PROVIDED ENTRIES ▸
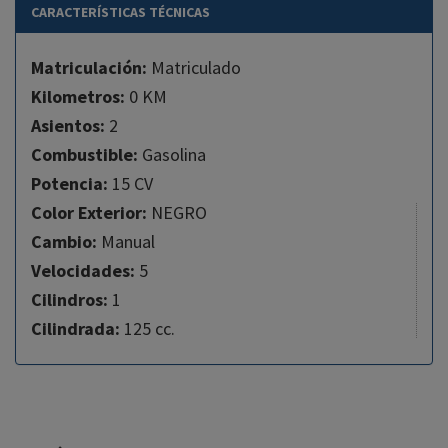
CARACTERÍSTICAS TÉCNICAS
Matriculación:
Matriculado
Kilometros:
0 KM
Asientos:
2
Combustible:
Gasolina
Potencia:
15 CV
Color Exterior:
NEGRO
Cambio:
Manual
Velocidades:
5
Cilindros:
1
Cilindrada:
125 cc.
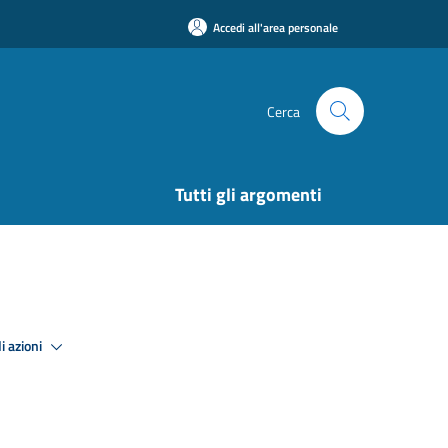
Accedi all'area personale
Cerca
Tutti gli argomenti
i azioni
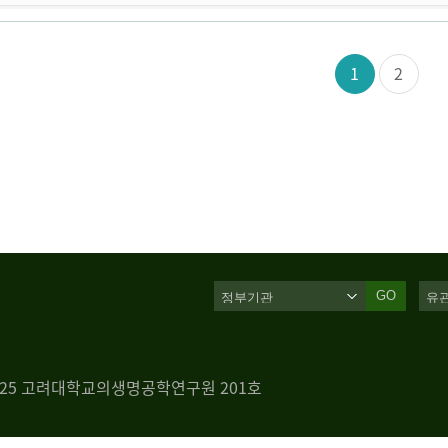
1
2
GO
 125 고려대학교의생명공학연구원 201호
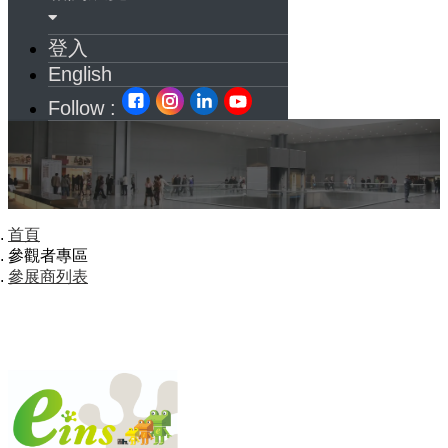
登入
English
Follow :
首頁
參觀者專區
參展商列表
--
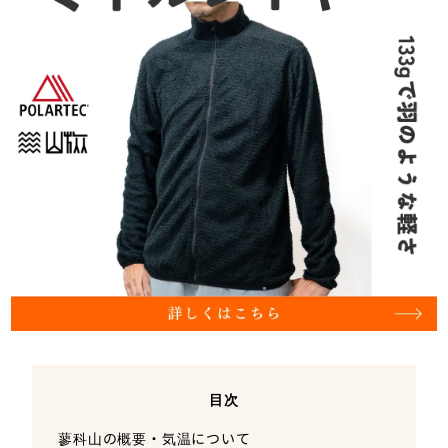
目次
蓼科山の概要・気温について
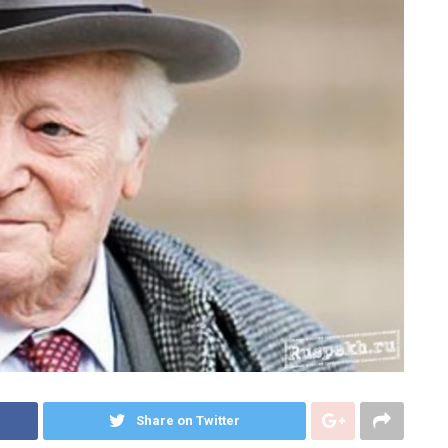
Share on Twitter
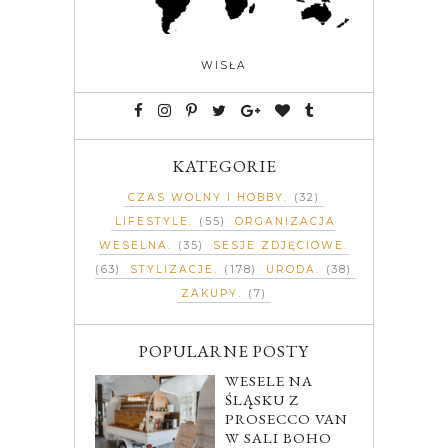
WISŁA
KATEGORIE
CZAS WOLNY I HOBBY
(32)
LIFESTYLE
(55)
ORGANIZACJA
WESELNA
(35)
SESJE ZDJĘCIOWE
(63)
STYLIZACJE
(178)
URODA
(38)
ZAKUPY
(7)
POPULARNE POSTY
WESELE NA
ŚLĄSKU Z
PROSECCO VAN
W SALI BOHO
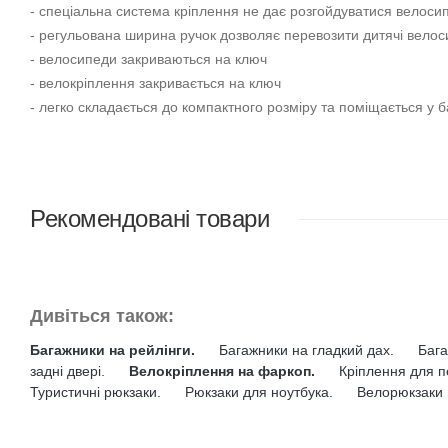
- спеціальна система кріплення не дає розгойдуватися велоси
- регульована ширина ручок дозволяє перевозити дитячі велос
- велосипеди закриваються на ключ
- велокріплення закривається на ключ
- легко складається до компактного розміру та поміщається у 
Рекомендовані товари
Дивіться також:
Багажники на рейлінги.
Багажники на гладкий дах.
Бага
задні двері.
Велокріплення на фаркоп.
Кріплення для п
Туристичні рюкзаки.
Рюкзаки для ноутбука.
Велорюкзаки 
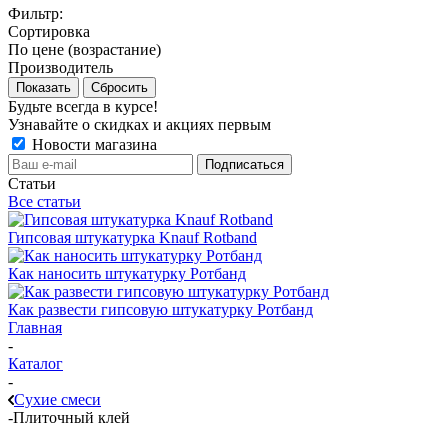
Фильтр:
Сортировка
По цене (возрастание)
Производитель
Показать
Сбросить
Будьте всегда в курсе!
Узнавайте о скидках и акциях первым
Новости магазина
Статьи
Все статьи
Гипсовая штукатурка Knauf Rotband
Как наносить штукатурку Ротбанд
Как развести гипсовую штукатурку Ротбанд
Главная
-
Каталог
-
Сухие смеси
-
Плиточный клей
==
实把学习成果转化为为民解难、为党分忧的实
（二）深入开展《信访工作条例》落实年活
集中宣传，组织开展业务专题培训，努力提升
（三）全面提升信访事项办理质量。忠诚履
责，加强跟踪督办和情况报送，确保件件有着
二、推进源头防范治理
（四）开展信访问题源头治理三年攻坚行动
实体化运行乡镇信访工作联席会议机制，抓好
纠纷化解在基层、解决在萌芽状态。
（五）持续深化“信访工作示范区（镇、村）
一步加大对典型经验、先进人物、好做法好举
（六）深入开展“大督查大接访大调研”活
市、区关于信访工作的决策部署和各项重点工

PROBLEM TO WORK ON ▸ Identify each line in the entries with the word "штукатурку" and copy it.

RESPONSE FOR THIS EXERCISE ▸
Как наносить штукатурку Ротбанд
Как развести гипсовую штукатурку Ротбанд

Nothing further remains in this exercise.